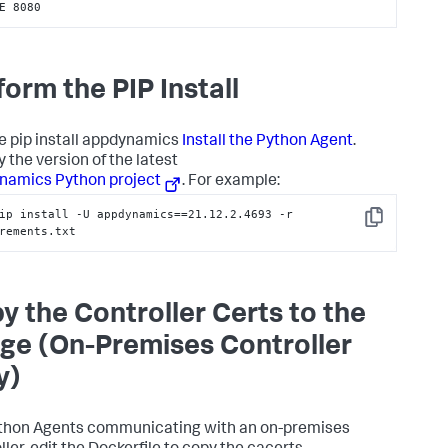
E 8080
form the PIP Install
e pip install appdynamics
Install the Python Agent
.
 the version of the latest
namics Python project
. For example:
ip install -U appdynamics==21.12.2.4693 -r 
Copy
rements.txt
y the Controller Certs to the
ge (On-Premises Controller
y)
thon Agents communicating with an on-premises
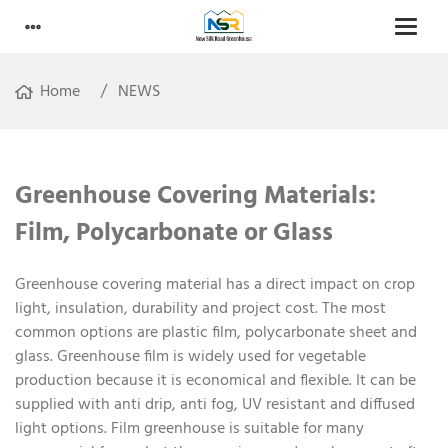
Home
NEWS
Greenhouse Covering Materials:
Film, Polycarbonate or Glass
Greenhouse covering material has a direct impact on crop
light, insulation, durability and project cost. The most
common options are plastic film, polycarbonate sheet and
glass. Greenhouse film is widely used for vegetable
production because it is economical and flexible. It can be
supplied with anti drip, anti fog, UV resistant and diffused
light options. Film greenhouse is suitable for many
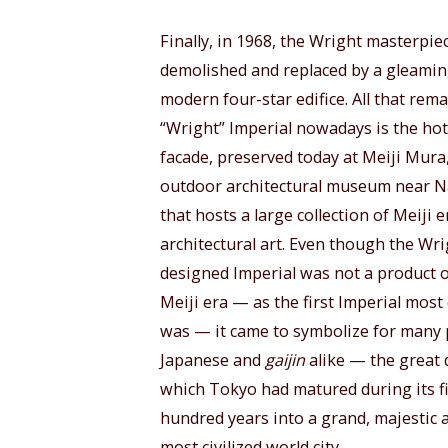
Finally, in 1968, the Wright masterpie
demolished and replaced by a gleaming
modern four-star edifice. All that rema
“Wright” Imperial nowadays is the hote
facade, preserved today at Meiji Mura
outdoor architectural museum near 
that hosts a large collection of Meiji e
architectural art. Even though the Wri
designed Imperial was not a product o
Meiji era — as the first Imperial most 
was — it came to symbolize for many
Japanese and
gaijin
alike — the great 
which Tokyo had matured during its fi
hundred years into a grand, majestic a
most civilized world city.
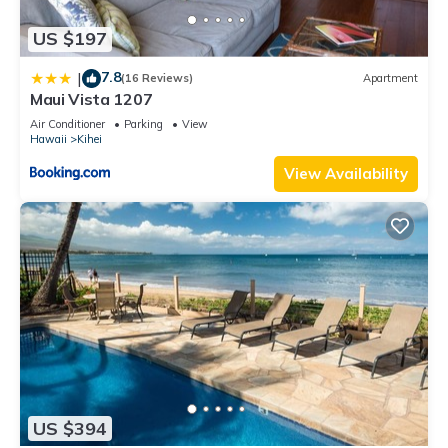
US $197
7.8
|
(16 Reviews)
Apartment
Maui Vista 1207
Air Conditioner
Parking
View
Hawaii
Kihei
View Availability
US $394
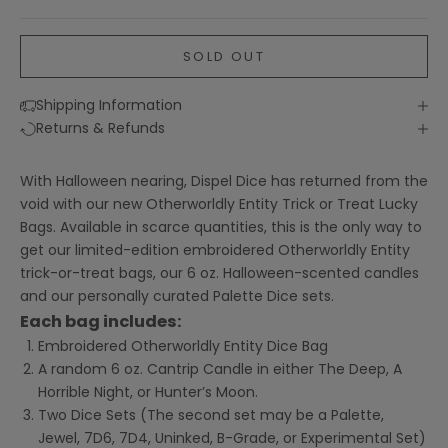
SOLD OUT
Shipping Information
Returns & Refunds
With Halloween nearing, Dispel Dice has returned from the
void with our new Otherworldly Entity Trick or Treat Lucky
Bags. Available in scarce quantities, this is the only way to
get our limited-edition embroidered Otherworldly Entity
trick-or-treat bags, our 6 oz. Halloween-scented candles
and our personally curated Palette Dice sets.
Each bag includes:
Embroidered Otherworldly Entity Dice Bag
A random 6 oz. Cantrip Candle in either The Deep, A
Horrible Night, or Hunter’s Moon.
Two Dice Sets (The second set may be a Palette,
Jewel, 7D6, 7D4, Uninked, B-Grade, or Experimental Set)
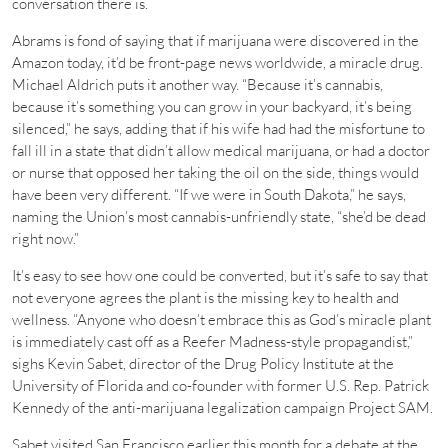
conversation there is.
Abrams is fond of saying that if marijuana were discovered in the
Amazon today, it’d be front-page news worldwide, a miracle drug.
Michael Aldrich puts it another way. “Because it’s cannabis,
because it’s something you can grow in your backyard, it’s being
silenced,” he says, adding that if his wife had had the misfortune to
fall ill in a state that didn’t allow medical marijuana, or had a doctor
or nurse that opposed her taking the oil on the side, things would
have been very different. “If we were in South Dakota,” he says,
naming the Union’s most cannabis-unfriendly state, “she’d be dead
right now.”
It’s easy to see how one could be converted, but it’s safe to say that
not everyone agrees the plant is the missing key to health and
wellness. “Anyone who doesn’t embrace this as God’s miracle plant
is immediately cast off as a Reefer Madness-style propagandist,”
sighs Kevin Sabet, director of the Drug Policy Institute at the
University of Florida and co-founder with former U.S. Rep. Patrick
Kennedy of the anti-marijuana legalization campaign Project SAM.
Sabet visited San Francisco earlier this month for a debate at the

------------------------------------------------------------

Task item: Copy word for word only the lines above from the one with "Japanese and" through the one with "Embroidered Otherworldly Entity Dice Bag". Leave pictures out.

Result:
Japanese and
gaijin
alike — the great 
which Tokyo had matured during its fi
hundred years into a grand, majestic a
most civilized world city.
US $197
7.8
|
(16 Reviews)
Apartment
Maui Vista 1207
Air Conditioner
Parking
View
Hawaii
Kihei
View Availability
US $394
SOLD OUT
Shipping Information
Returns & Refunds
With Halloween nearing, Dispel Dice has returned from the
void with our new Otherworldly Entity Trick or Treat Lucky
Bags. Available in scarce quantities, this is the only way to
get our limited-edition embroidered Otherworldly Entity
trick-or-treat bags, our 6 oz. Halloween-scented candles
and our personally curated Palette Dice sets.
Each bag includes:
Embroidered Otherworldly Entity Dice Bag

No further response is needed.